AIM OF THE TASK >> For the entries below, the expected answer is the line with "Contact Art Consultant", the line with "Income Tax Officers Jobs", and every line between them, exactly as written, and nothing more.
------
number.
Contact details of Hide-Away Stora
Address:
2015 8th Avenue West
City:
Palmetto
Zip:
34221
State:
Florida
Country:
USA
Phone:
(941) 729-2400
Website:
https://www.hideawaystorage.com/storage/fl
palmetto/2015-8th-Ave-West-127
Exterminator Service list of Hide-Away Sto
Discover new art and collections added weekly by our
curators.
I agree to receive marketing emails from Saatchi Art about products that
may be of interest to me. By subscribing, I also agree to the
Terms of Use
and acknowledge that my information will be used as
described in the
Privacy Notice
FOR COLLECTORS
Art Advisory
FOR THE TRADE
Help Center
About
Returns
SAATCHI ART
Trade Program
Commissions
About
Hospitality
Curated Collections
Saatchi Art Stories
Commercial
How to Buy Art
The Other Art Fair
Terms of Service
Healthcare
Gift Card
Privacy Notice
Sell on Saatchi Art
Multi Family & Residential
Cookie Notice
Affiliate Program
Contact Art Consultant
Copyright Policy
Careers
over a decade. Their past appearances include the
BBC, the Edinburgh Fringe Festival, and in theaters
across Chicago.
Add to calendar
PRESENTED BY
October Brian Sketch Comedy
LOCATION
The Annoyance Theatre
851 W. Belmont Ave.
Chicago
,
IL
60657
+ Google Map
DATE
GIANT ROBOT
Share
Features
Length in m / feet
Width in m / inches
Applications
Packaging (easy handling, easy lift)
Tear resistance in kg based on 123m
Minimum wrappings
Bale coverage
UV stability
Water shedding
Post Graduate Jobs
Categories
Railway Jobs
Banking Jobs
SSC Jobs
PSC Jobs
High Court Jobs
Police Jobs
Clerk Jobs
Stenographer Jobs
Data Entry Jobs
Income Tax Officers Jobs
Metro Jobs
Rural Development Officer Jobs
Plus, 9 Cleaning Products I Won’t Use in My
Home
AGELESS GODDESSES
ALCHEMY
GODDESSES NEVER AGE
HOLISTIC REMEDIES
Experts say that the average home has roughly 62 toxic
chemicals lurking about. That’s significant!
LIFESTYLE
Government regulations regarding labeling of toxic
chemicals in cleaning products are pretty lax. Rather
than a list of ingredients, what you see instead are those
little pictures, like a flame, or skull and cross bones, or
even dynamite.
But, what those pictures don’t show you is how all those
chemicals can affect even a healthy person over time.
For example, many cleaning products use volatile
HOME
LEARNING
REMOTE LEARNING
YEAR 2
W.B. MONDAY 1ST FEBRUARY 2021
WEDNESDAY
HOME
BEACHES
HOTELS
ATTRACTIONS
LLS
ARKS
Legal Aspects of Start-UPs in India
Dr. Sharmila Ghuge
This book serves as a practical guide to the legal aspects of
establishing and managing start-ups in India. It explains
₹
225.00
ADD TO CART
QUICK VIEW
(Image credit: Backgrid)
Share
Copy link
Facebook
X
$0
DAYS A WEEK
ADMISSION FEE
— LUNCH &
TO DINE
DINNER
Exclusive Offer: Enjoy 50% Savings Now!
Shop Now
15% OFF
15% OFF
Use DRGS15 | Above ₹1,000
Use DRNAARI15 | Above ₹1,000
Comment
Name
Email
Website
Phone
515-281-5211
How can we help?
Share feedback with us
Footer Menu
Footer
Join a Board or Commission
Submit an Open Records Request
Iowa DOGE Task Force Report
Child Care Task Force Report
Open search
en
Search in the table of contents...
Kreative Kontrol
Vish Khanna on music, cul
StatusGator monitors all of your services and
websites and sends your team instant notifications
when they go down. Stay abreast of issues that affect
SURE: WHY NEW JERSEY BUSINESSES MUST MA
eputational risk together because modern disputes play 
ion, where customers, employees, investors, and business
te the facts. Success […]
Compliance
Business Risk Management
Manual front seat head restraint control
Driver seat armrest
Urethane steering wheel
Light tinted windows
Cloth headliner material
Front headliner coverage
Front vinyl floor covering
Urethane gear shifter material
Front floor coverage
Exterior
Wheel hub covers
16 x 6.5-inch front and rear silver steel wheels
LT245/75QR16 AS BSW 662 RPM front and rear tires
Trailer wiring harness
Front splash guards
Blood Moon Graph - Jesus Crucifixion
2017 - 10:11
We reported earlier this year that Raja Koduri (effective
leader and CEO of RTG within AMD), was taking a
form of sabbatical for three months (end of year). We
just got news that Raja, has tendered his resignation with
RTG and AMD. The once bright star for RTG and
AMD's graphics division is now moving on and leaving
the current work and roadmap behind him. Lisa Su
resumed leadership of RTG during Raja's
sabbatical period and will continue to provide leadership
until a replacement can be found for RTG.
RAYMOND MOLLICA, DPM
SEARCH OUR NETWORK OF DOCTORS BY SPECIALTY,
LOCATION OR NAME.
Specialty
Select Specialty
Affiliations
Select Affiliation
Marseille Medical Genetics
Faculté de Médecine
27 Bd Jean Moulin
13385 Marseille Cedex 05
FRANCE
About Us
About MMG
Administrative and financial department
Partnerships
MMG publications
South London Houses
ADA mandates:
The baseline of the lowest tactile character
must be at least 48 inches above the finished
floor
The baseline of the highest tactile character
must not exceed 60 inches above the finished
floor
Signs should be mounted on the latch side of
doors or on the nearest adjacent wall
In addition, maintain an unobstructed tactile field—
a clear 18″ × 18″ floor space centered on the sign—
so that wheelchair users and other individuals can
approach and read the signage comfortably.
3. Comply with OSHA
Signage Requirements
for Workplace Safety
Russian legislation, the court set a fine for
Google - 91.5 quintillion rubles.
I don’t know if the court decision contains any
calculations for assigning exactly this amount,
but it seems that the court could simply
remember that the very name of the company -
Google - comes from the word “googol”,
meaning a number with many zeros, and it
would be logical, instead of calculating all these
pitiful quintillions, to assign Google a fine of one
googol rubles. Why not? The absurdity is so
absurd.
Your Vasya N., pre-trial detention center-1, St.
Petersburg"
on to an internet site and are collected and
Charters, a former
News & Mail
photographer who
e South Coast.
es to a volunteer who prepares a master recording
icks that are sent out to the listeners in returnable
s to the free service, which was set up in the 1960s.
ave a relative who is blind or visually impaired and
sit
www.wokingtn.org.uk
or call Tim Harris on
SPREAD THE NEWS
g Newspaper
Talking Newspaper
------
SOLUTION TO THIS EXERCISE >>
Contact Art Consultant
Copyright Policy
Careers
over a decade. Their past appearances include the
BBC, the Edinburgh Fringe Festival, and in theaters
across Chicago.
Add to calendar
PRESENTED BY
October Brian Sketch Comedy
LOCATION
The Annoyance Theatre
851 W. Belmont Ave.
Chicago
,
IL
60657
+ Google Map
DATE
GIANT ROBOT
Share
Features
Length in m / feet
Width in m / inches
Applications
Packaging (easy handling, easy lift)
Tear resistance in kg based on 123m
Minimum wrappings
Bale coverage
UV stability
Water shedding
Post Graduate Jobs
Categories
Railway Jobs
Banking Jobs
SSC Jobs
PSC Jobs
High Court Jobs
Police Jobs
Clerk Jobs
Stenographer Jobs
Data Entry Jobs
Income Tax Officers Jobs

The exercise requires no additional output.